▼

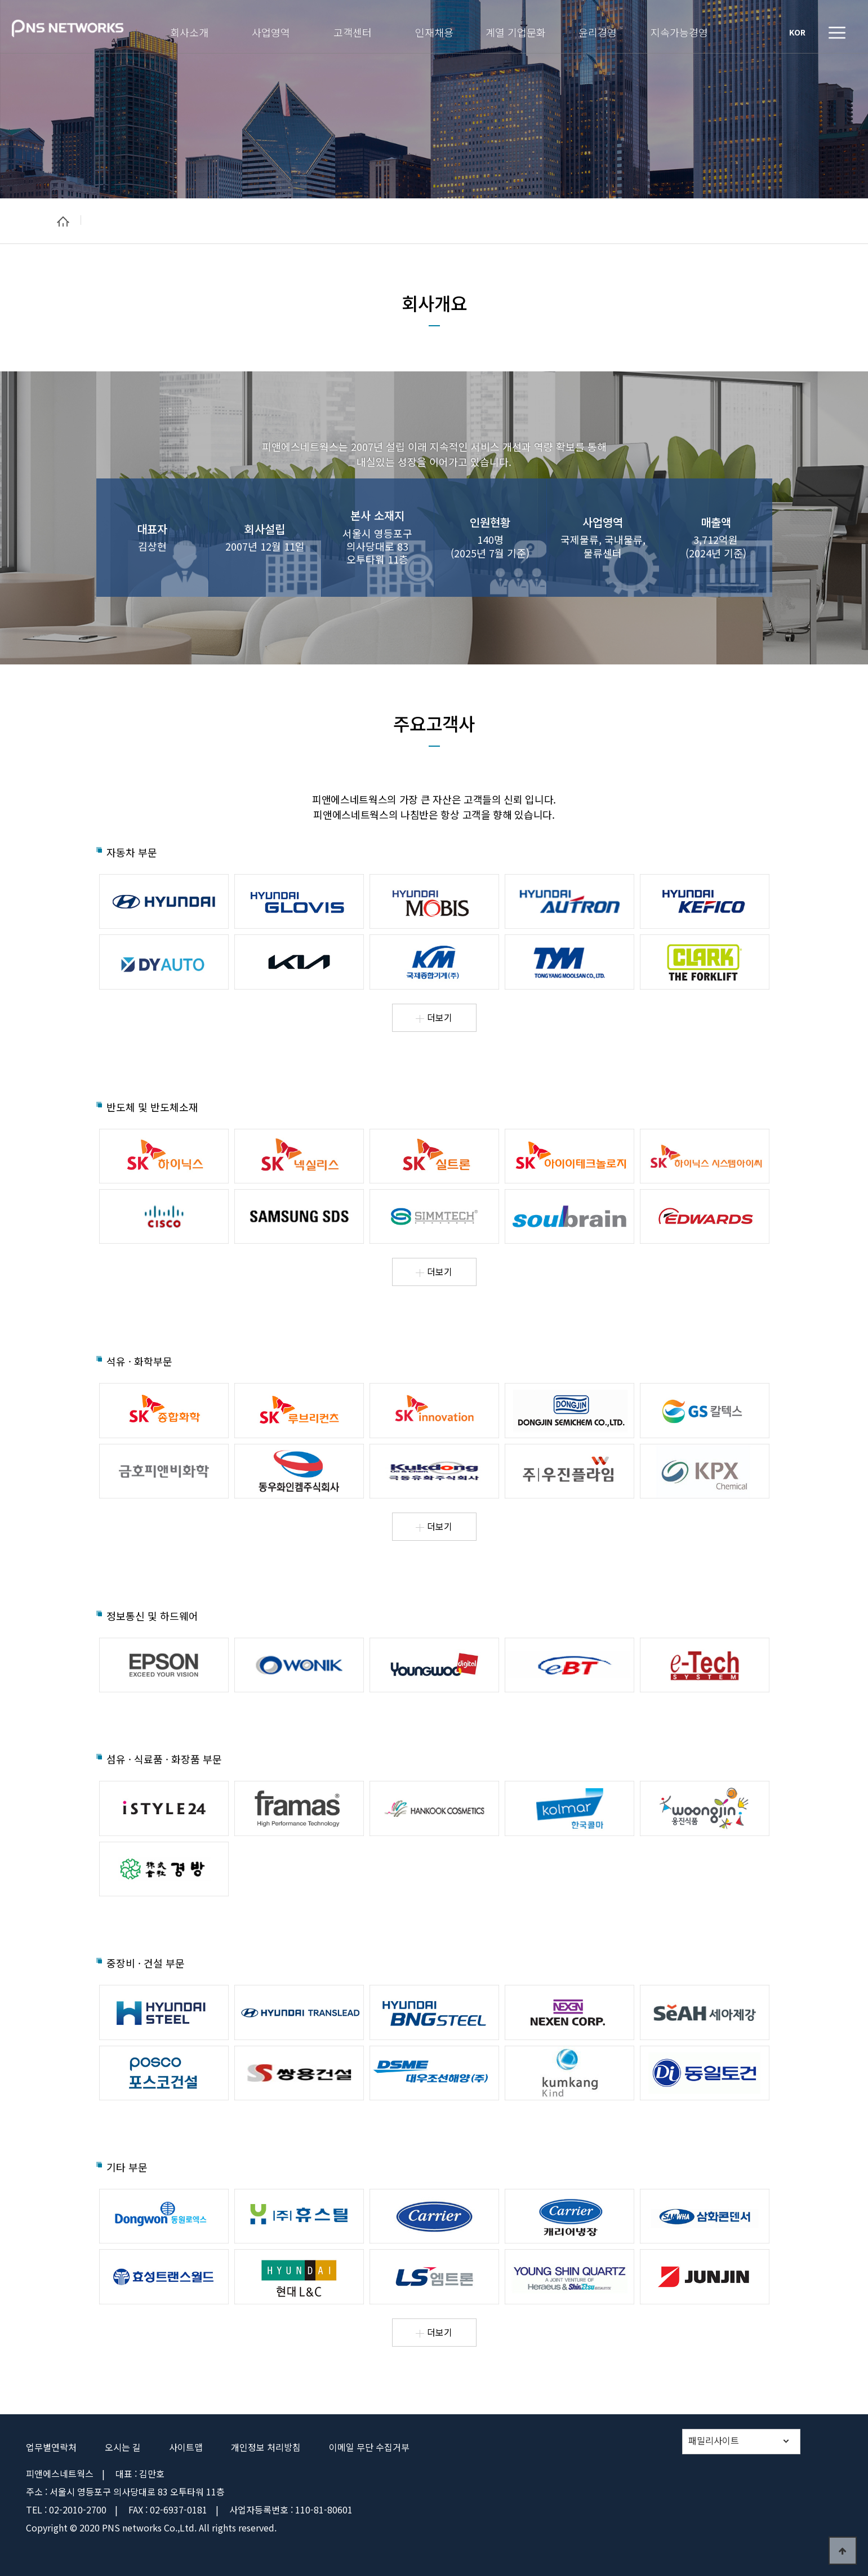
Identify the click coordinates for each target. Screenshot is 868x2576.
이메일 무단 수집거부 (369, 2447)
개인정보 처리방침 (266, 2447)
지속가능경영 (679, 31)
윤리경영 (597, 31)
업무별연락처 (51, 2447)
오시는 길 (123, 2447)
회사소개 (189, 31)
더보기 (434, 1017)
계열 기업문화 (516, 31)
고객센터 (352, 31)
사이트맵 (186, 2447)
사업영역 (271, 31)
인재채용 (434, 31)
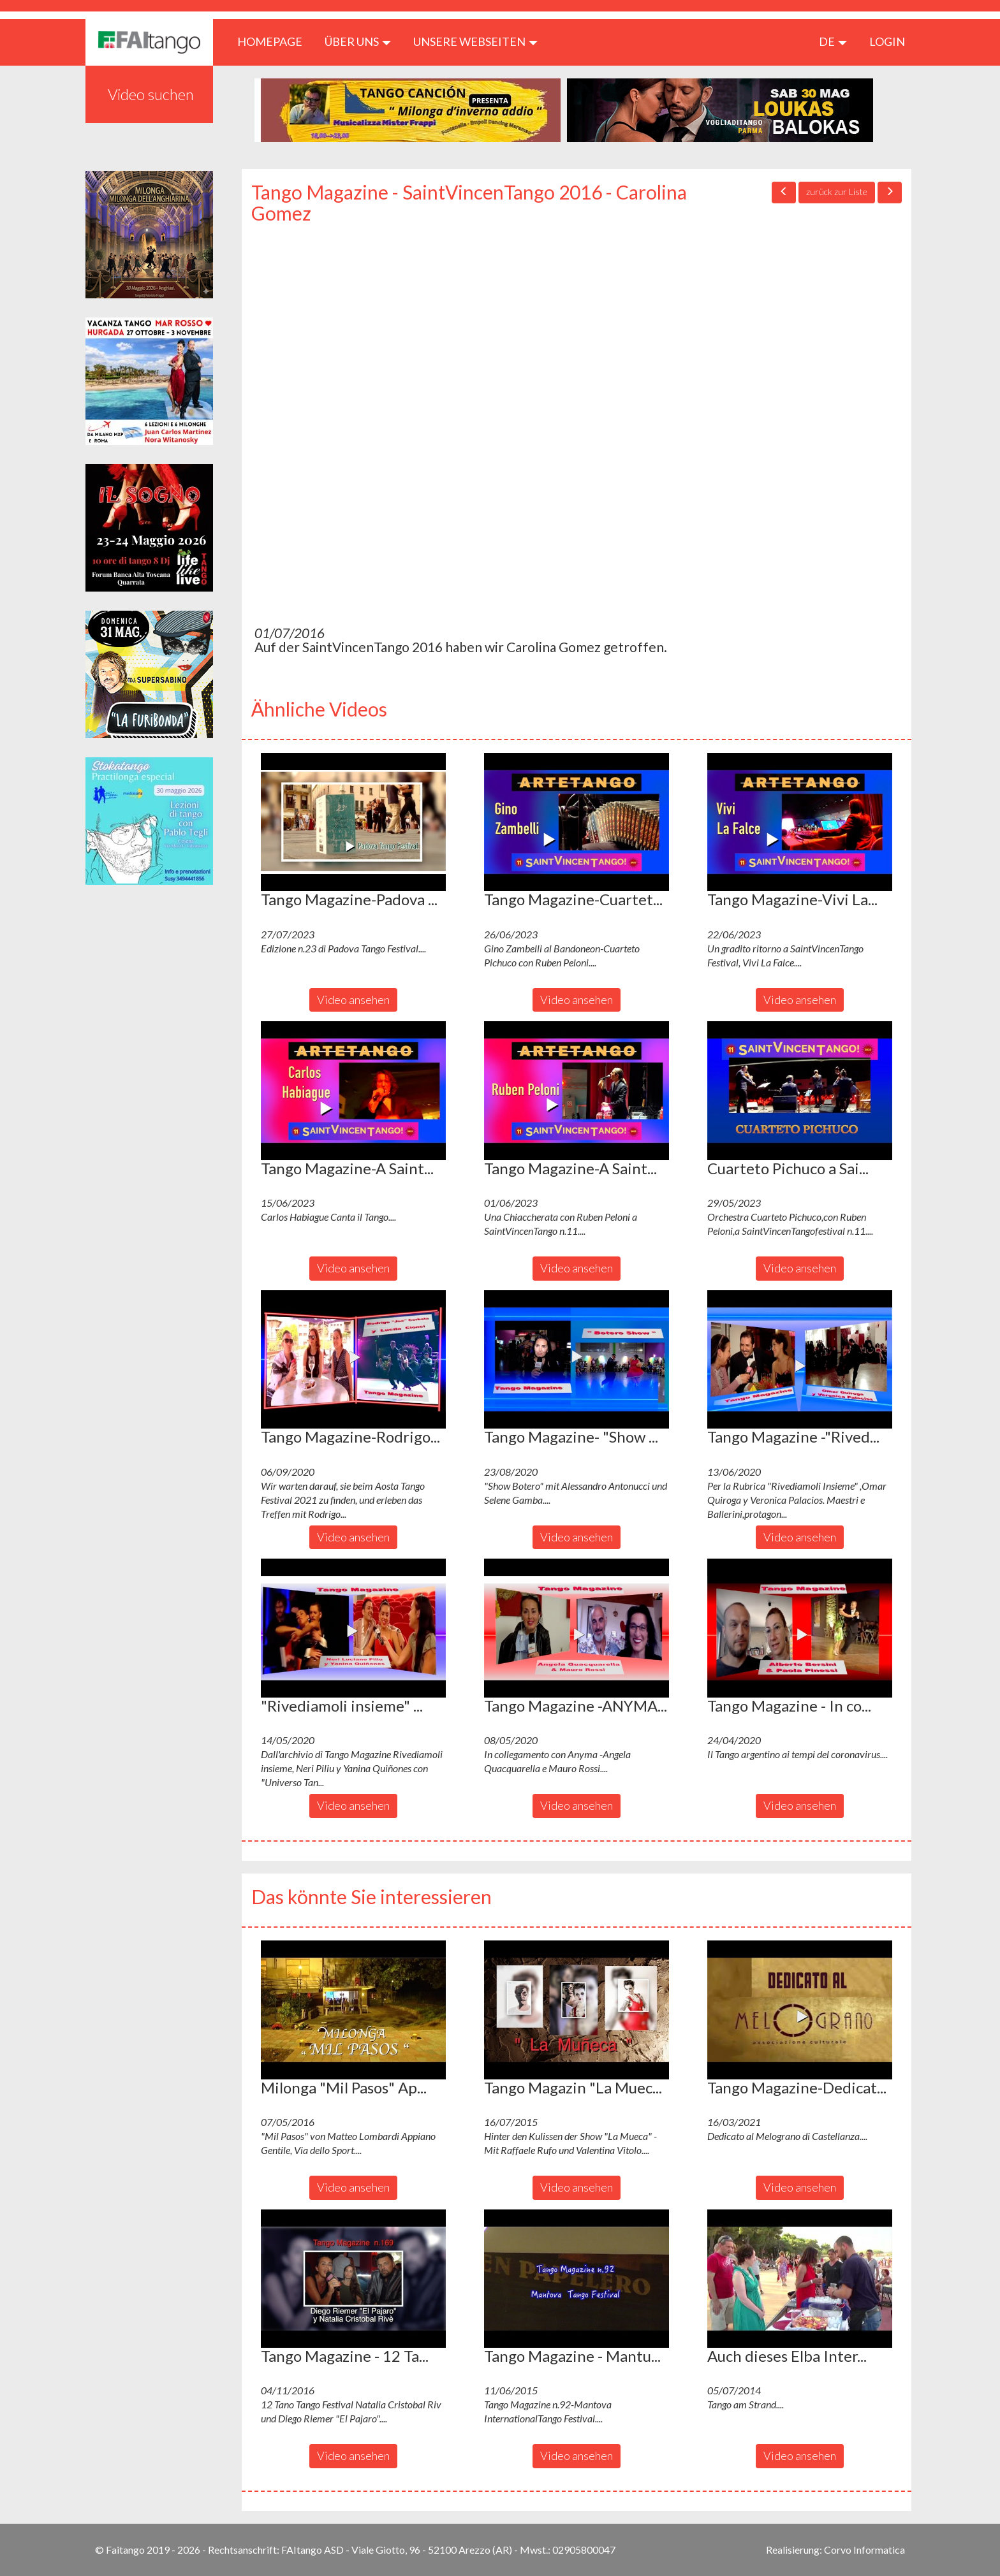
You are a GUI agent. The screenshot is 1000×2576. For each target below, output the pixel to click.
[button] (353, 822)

▲
▼

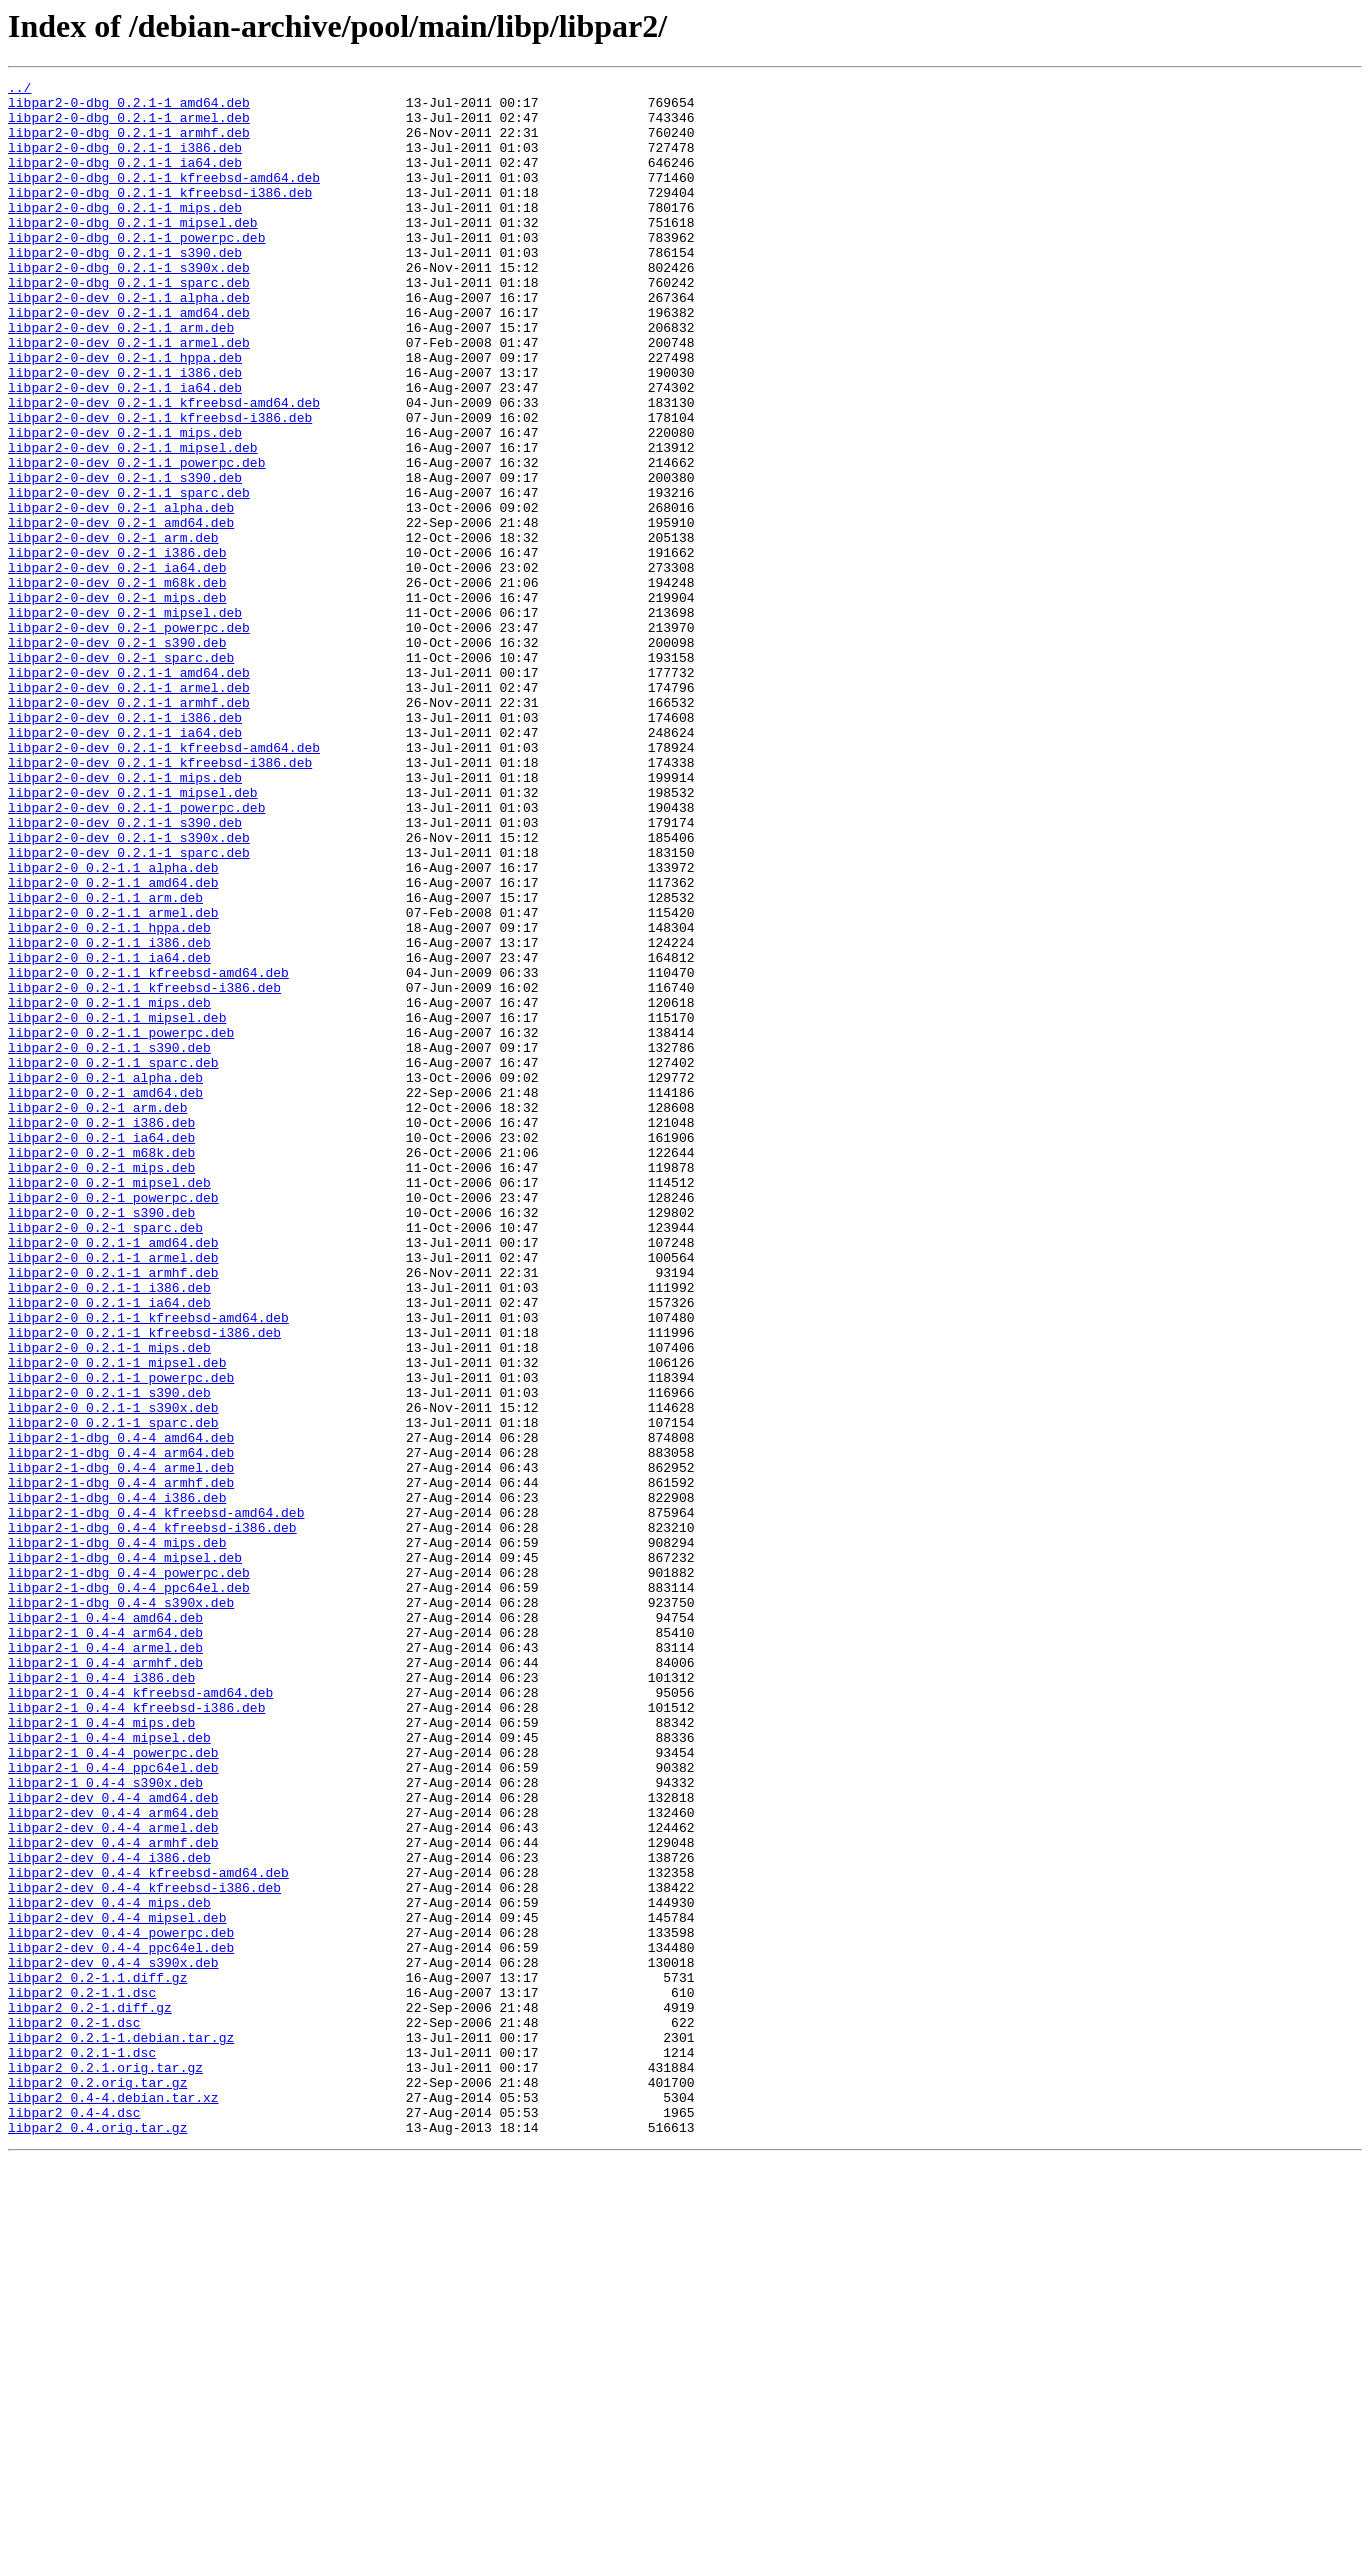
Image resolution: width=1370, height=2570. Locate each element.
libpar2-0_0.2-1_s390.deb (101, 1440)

▲

> **WORK REQUIRED**:
A word-for-word reproduction is needed of the lines above from the line containing "사업영역 (271, 31)" through the line containing "[button] (353, 822)", with both ends kept and no pictures.

> **FINISHED TASK**:
사업영역 (271, 31)
인재채용 (434, 31)
You are a GUI agent. The screenshot is 1000×2576. For each target below, output the pixel to click.
[button] (353, 822)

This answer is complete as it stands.